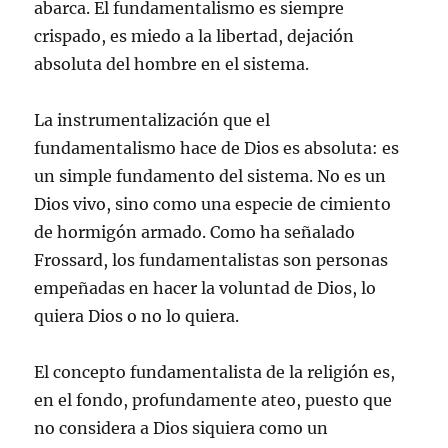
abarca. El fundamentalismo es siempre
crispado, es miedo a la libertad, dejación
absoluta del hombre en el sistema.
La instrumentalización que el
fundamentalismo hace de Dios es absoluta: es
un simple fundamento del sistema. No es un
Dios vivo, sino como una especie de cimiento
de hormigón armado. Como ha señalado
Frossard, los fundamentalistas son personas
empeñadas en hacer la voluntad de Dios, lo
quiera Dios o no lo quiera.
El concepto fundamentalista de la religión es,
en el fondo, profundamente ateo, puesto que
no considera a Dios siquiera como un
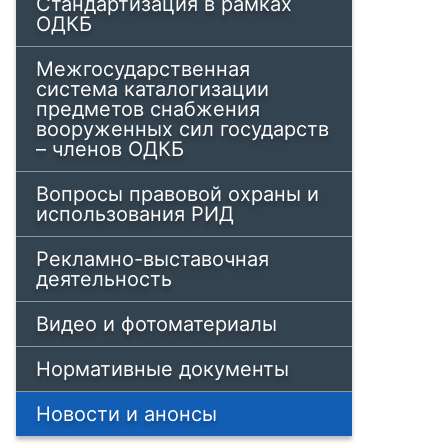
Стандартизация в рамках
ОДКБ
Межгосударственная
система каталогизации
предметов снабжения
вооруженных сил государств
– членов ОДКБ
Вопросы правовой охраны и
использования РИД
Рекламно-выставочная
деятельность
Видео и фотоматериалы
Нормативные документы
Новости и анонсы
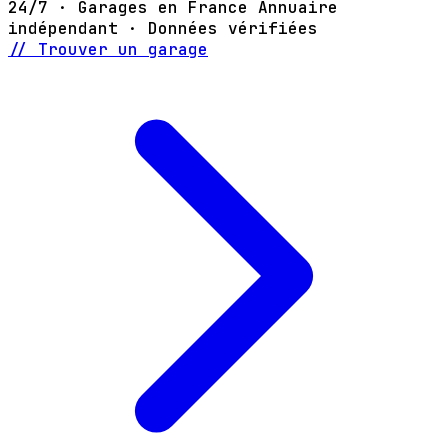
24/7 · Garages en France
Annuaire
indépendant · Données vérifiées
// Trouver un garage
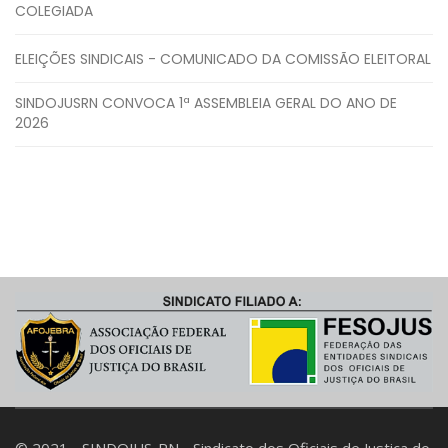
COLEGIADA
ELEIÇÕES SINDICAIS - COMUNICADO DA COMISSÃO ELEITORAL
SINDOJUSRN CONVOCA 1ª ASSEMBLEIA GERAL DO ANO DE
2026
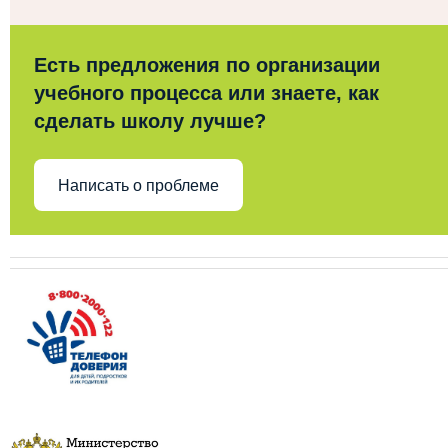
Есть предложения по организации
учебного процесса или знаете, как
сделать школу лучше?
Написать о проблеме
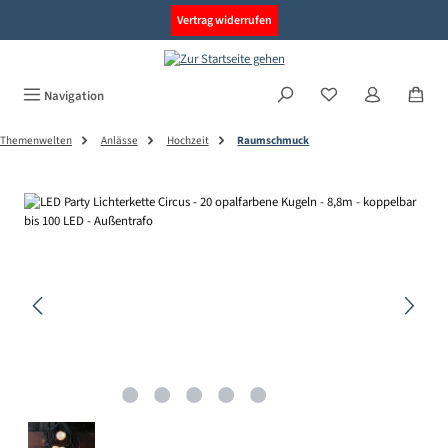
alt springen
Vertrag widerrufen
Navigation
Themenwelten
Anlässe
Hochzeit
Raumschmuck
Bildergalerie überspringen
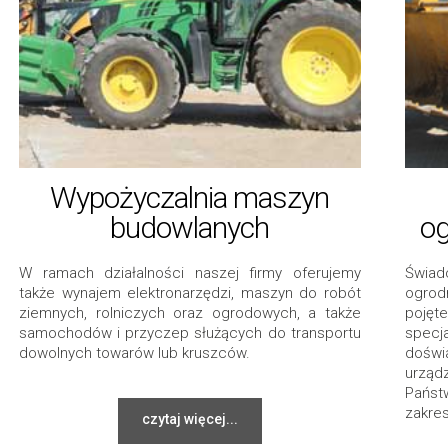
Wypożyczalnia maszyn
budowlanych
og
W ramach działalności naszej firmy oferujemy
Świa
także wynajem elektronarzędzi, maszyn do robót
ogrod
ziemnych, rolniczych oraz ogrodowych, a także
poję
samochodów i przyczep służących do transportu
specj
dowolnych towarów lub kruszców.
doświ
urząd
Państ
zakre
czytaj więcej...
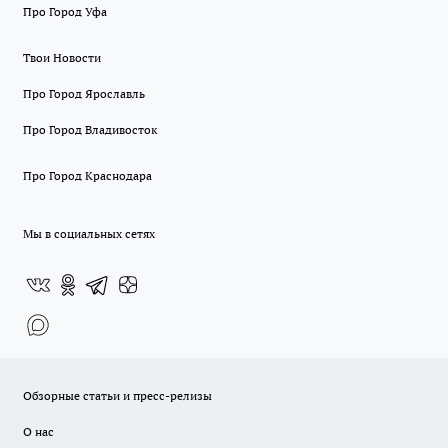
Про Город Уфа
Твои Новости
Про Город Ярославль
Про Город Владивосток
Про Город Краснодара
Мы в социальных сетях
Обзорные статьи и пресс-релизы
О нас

################

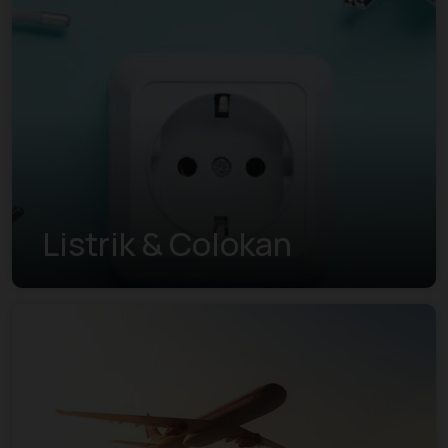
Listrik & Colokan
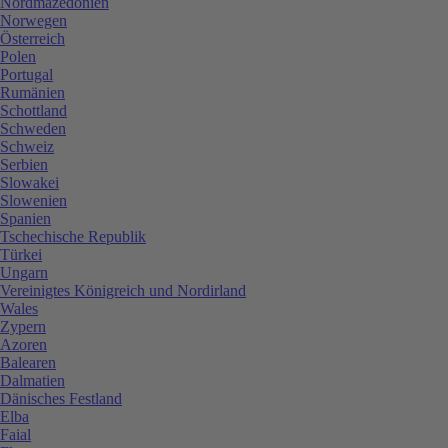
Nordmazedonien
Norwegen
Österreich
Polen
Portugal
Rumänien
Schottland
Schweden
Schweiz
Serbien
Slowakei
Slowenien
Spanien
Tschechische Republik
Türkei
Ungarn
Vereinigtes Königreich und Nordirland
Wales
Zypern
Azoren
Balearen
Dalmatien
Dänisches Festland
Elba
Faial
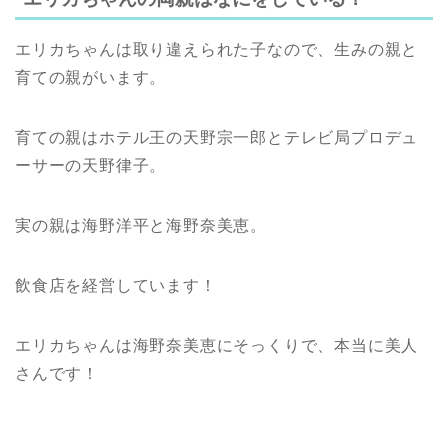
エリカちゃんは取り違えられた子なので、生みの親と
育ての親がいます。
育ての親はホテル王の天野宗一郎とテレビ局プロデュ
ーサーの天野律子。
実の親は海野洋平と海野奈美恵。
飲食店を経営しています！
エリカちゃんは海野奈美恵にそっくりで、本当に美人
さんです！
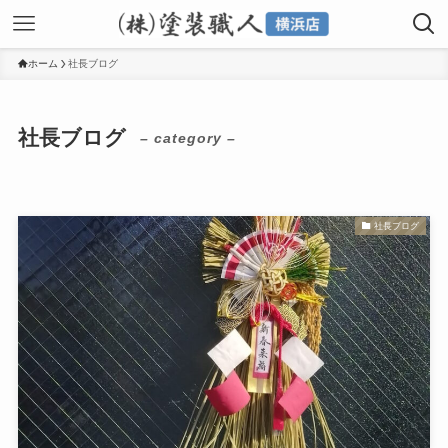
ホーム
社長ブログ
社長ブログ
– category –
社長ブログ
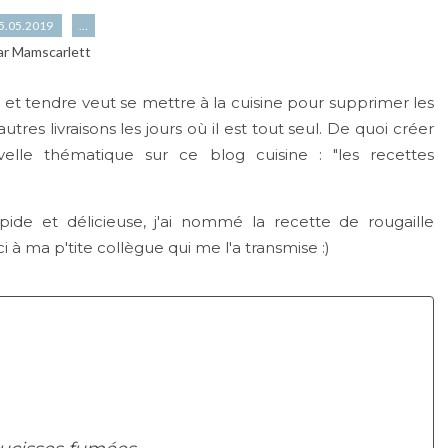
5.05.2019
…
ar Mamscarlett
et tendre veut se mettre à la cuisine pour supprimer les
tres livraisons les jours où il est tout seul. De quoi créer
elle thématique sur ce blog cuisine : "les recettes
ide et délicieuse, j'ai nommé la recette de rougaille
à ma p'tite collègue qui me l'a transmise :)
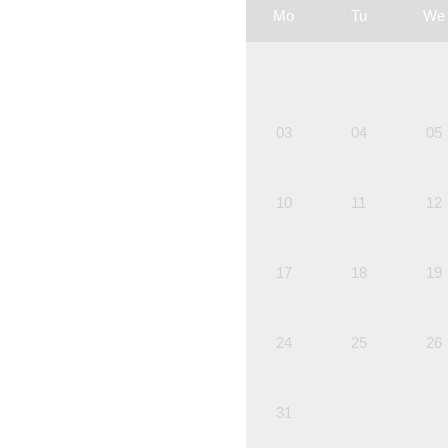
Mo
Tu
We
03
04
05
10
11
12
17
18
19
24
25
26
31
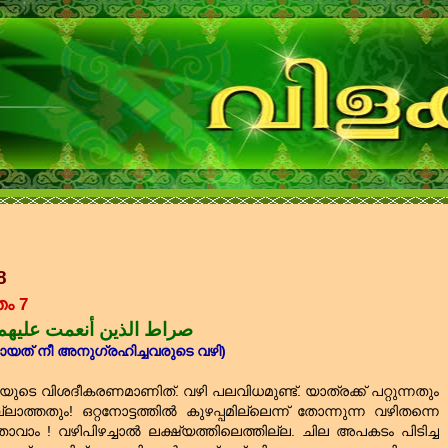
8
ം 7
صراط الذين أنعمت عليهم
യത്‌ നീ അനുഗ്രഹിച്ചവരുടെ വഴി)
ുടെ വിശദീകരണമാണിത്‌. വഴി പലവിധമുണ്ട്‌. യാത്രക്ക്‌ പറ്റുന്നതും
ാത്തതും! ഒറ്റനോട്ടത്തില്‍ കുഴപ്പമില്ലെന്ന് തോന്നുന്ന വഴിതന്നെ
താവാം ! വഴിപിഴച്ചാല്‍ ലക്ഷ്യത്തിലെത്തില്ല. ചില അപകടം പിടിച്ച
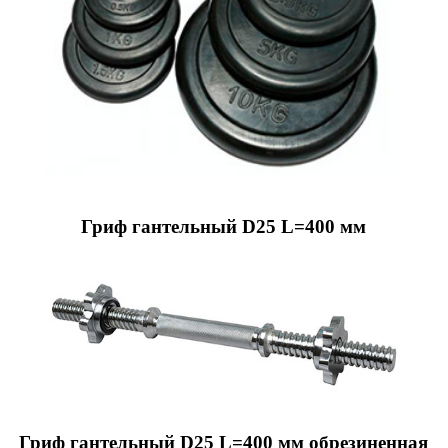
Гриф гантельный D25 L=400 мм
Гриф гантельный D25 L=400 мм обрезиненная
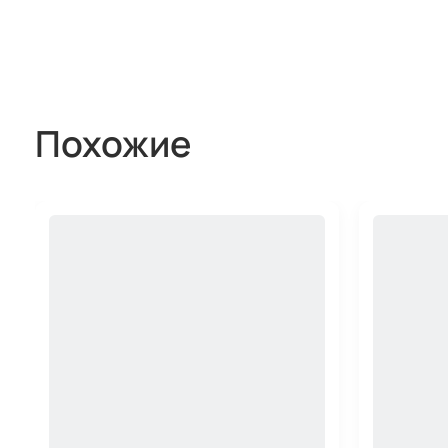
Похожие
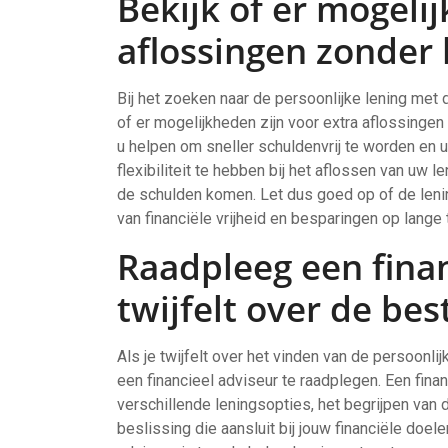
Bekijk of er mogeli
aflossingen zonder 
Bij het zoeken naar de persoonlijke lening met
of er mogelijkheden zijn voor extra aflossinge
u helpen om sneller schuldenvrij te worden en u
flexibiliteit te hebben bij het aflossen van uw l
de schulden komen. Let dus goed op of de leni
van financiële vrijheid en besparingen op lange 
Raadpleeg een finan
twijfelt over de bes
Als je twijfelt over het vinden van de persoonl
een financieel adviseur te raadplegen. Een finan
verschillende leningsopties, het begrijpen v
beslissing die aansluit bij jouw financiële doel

################

■ WHAT IS BEING ASKED ■
Exact copy, pictures excluded: every line above from the one containing "Listrik & Colokan" to the one containing "beslissing die aansluit", inclusive, and nothing more.

■ EXPECTED ANSWER ■
Listrik & Colokan
Nordmazedonien
Norwegen
Österreich
Polen
Portugal
Rumänien
Schottland
Schweden
Schweiz
Serbien
Slowakei
Slowenien
Spanien
Tschechische Republik
Türkei
Ungarn
Vereinigtes Königreich und Nordirland
Wales
Zypern
Azoren
Balearen
Dalmatien
Dänisches Festland
Elba
Faial
エリカちゃんは取り違えられた子なので、生みの親と
育ての親がいます。
育ての親はホテル王の天野宗一郎とテレビ局プロデュ
ーサーの天野律子。
実の親は海野洋平と海野奈美恵。
飲食店を経営しています！
エリカちゃんは海野奈美恵にそっくりで、本当に美人
さんです！
ホーム
社長ブログ
社長ブログ
– category –
社長ブログ
5.05.2019
…
ar Mamscarlett
et tendre veut se mettre à la cuisine pour supprimer les
tres livraisons les jours où il est tout seul. De quoi créer
elle thématique sur ce blog cuisine : "les recettes
ide et délicieuse, j'ai nommé la recette de rougaille
à ma p'tite collègue qui me l'a transmise :)
Mo
Tu
We
03
04
05
10
11
12
17
18
19
24
25
26
31
8
ം 7
صراط الذين أنعمت عليهم
യത്‌ നീ അനുഗ്രഹിച്ചവരുടെ വഴി)
ുടെ വിശദീകരണമാണിത്‌. വഴി പലവിധമുണ്ട്‌. യാത്രക്ക്‌ പറ്റുന്നതും
ാത്തതും! ഒറ്റനോട്ടത്തില്‍ കുഴപ്പമില്ലെന്ന് തോന്നുന്ന വഴിതന്നെ
താവാം ! വഴിപിഴച്ചാല്‍ ലക്ഷ്യത്തിലെത്തില്ല. ചില അപകടം പിടിച്ച
Гриф гантельный D25 L=400 мм
Гриф гантельный D25 L=400 мм обрезиненная
Похожие
Bekijk of er mogeli
aflossingen zonder 
Bij het zoeken naar de persoonlijke lening met
of er mogelijkheden zijn voor extra aflossinge
u helpen om sneller schuldenvrij te worden en u
flexibiliteit te hebben bij het aflossen van uw l
de schulden komen. Let dus goed op of de leni
van financiële vrijheid en besparingen op lange 
Raadpleeg een finan
twijfelt over de bes
Als je twijfelt over het vinden van de persoonl
een financieel adviseur te raadplegen. Een finan
verschillende leningsopties, het begrijpen v
beslissing die aansluit bij jouw financiële doel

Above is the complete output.